El 29 de marzo de 2014 fue una fecha histórica para el pueblo que guarda los mandamientos de Dios y tiene la fe de Jesús. Más de quinientos jóvenes acudieron masivamente al recinto señalado para rendir la prueba que los llevaría más cerca de sus sueños universitarios. Finalmente, mi hija no rindió la prueba y pudimos inscribirla en la UPeU. Pero el camino quedó abierto para que todos los jóvenes adventistas del Ecuador puedan rendir ese examen. Estamos convencidos de que el mismo Dios que obró un gran milagro en los jóvenes del Ecuador obrará para que mi hija pase a través del mar de dificultades, y pueda seguir estudiando y preparándose no solamente para esta vida sino también para la eternidad.

El tiempo pasa. Falta pocas horas para arribar a nuestro destino. Delante de mí hay algunos pasajeros con niños. Sus padres los calman, les dan algo de comer y les dicen que falta poco para llegar.

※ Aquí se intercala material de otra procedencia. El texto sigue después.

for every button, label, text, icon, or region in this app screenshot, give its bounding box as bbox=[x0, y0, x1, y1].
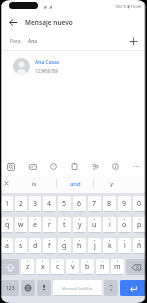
staticText: x bbox=[41, 262, 45, 272]
button[interactable]: Ana Casas bbox=[13, 51, 147, 82]
staticText: e bbox=[33, 220, 37, 230]
button[interactable] bbox=[126, 259, 146, 275]
button[interactable]: u bbox=[88, 217, 101, 233]
staticText: p bbox=[137, 220, 142, 230]
button[interactable]: 3 bbox=[29, 196, 41, 212]
button[interactable]: w bbox=[15, 217, 27, 233]
staticText: Para bbox=[10, 38, 21, 45]
staticText: Ana Casas bbox=[35, 59, 60, 66]
button[interactable]: i bbox=[103, 217, 116, 233]
button[interactable] bbox=[104, 280, 118, 296]
button[interactable]: and bbox=[57, 174, 93, 193]
staticText: c bbox=[56, 262, 60, 272]
staticText: w bbox=[18, 220, 24, 230]
button[interactable]: 6 bbox=[73, 196, 86, 212]
staticText: q bbox=[5, 220, 10, 230]
button[interactable]: Para bbox=[0, 32, 147, 51]
button[interactable]: f bbox=[43, 238, 56, 254]
staticText: is bbox=[32, 180, 37, 188]
staticText: 5 bbox=[62, 199, 67, 209]
button[interactable]: d bbox=[29, 238, 41, 254]
staticText: 0 bbox=[137, 199, 142, 209]
button[interactable] bbox=[9, 18, 18, 27]
staticText: Microsoft SwiftKey bbox=[62, 286, 93, 291]
button[interactable]: 0 bbox=[133, 196, 146, 212]
button[interactable]: j bbox=[88, 238, 101, 254]
button[interactable]: t bbox=[58, 217, 71, 233]
button[interactable] bbox=[29, 163, 37, 171]
staticText: b bbox=[85, 262, 90, 272]
button[interactable]: s bbox=[15, 238, 27, 254]
staticText: r bbox=[48, 220, 51, 230]
staticText: n bbox=[100, 262, 105, 272]
staticText: a bbox=[5, 241, 9, 251]
staticText: 8 bbox=[107, 199, 112, 209]
button[interactable]: b bbox=[81, 259, 94, 275]
button[interactable]: Microsoft SwiftKey bbox=[53, 280, 102, 296]
button[interactable]: y bbox=[94, 174, 129, 193]
button[interactable] bbox=[0, 177, 13, 190]
button[interactable]: 5 bbox=[58, 196, 71, 212]
button[interactable]: a bbox=[1, 238, 13, 254]
staticText: i bbox=[109, 220, 111, 230]
button[interactable] bbox=[21, 280, 35, 296]
staticText: g bbox=[62, 241, 67, 251]
button[interactable] bbox=[129, 37, 138, 46]
button[interactable]: v bbox=[66, 259, 79, 275]
button[interactable]: e bbox=[29, 217, 41, 233]
button[interactable]: 1 bbox=[1, 196, 13, 212]
staticText: f bbox=[48, 241, 51, 251]
button[interactable] bbox=[37, 280, 51, 296]
button[interactable]: q bbox=[1, 217, 13, 233]
staticText: t bbox=[63, 220, 66, 230]
staticText: 123456789 bbox=[35, 68, 59, 74]
button[interactable]: 8 bbox=[103, 196, 116, 212]
button[interactable]: r bbox=[43, 217, 56, 233]
button[interactable]: m bbox=[111, 259, 124, 275]
button[interactable]: c bbox=[51, 259, 64, 275]
button[interactable]: o bbox=[118, 217, 131, 233]
button[interactable]: z bbox=[21, 259, 34, 275]
staticText: Ana bbox=[28, 38, 38, 45]
staticText: 7 bbox=[92, 199, 97, 209]
staticText: s bbox=[19, 241, 23, 251]
staticText: Mensaje nuevo bbox=[25, 18, 73, 27]
button[interactable] bbox=[7, 163, 15, 171]
button[interactable] bbox=[92, 163, 99, 170]
button[interactable]: 123 bbox=[1, 280, 19, 296]
button[interactable]: n bbox=[96, 259, 109, 275]
staticText: u bbox=[92, 220, 97, 230]
button[interactable] bbox=[1, 259, 19, 275]
button[interactable]: l bbox=[118, 238, 131, 254]
button[interactable]: 7 bbox=[88, 196, 101, 212]
button[interactable]: 2 bbox=[15, 196, 27, 212]
staticText: j bbox=[94, 241, 96, 251]
button[interactable] bbox=[112, 163, 119, 170]
staticText: y bbox=[78, 220, 82, 230]
button[interactable]: g bbox=[58, 238, 71, 254]
button[interactable]: y bbox=[73, 217, 86, 233]
staticText: 3 bbox=[33, 199, 38, 209]
staticText: v bbox=[71, 262, 75, 272]
button[interactable]: k bbox=[103, 238, 116, 254]
button[interactable] bbox=[71, 163, 78, 170]
button[interactable]: p bbox=[133, 217, 146, 233]
button[interactable]: is bbox=[13, 174, 56, 193]
button[interactable]: h bbox=[73, 238, 86, 254]
staticText: h bbox=[77, 241, 82, 251]
button[interactable]: 9 bbox=[118, 196, 131, 212]
button[interactable]: x bbox=[36, 259, 49, 275]
button[interactable] bbox=[133, 163, 140, 170]
button[interactable]: ñ bbox=[133, 238, 146, 254]
staticText: and bbox=[70, 180, 81, 188]
staticText: d bbox=[33, 241, 38, 251]
staticText: y bbox=[110, 180, 114, 188]
staticText: 2 bbox=[19, 199, 24, 209]
button[interactable] bbox=[50, 163, 57, 170]
staticText: 9 bbox=[122, 199, 127, 209]
button[interactable]: 4 bbox=[43, 196, 56, 212]
staticText: k bbox=[108, 241, 112, 251]
staticText: 1 bbox=[5, 199, 10, 209]
staticText: m bbox=[114, 262, 121, 272]
button[interactable] bbox=[120, 280, 146, 296]
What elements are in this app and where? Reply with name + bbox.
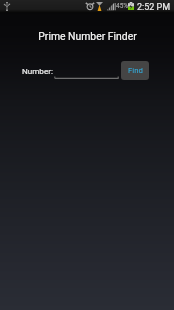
staticText: Find bbox=[128, 66, 143, 75]
other: USB connected bbox=[4, 2, 10, 11]
button[interactable]: Find bbox=[121, 61, 149, 80]
staticText: 2:52 PM bbox=[137, 2, 171, 13]
staticText: Prime Number Finder bbox=[38, 30, 137, 42]
button[interactable] bbox=[54, 62, 119, 80]
staticText: 45% bbox=[116, 2, 129, 10]
staticText: Number: bbox=[22, 66, 53, 75]
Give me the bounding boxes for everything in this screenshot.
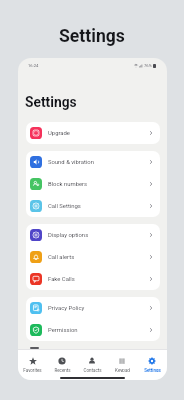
button[interactable]: Settings	[137, 350, 167, 372]
staticText: Fake Calls	[48, 276, 75, 283]
staticText: Contacts	[83, 368, 102, 372]
staticText: Upgrade	[48, 130, 70, 137]
button[interactable]: Display options	[26, 224, 160, 246]
button[interactable]: Contacts	[77, 350, 107, 372]
button[interactable]: Block numbers	[26, 173, 160, 195]
button[interactable]: Upgrade	[26, 122, 160, 144]
button[interactable]: Favorites	[18, 350, 47, 372]
button[interactable]: Fake Calls	[26, 268, 160, 290]
staticText: 76%	[144, 63, 152, 68]
staticText: Sound & vibration	[48, 159, 94, 166]
staticText: Permission	[48, 327, 78, 334]
staticText: Settings	[25, 94, 77, 110]
staticText: Favorites	[23, 368, 42, 372]
staticText: Display options	[48, 232, 89, 239]
staticText: Call alerts	[48, 254, 75, 261]
button[interactable]: Sound & vibration	[26, 151, 160, 173]
button[interactable]: Call Settings	[26, 195, 160, 217]
button[interactable]: Permission	[26, 319, 160, 341]
staticText: Recents	[54, 368, 71, 372]
staticText: 16:24	[28, 63, 39, 68]
staticText: Settings	[144, 368, 161, 372]
button[interactable]: Call alerts	[26, 246, 160, 268]
button[interactable]: Keypad	[107, 350, 137, 372]
button[interactable]: Privacy Policy	[26, 297, 160, 319]
staticText: Call Settings	[48, 203, 81, 210]
button[interactable]: Recents	[47, 350, 77, 372]
staticText: Settings	[59, 26, 125, 47]
staticText: Block numbers	[48, 181, 88, 188]
staticText: Keypad	[115, 368, 130, 372]
staticText: Privacy Policy	[48, 305, 85, 312]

Los padres somos capaces de hacer cosas increíbles por los hijos. Nuestra hija mayor nos espera en Ñaña. Son casi treinta horas de largo y cansador viaje. Ella nos ha pedido que le llevemos guantes plásticos, un traje de baño para la clase de piscina, una camiseta que diga “Ecuador” y cuatro pesados tomos de anatomía. Para nosotros no es una carga; lo hacemos porque la amamos.

Y así, motivados por la preocupación de nuestra hija, fue que como padres caímos de rodillas delante del Trono de la gracia.


Mireya Alaña Rivera es directora del Ministerio de la Familia y del departamento de Comunicación de la Iglesia del Norte de la ciudad de Guayaquil, Rep. de Ecuador.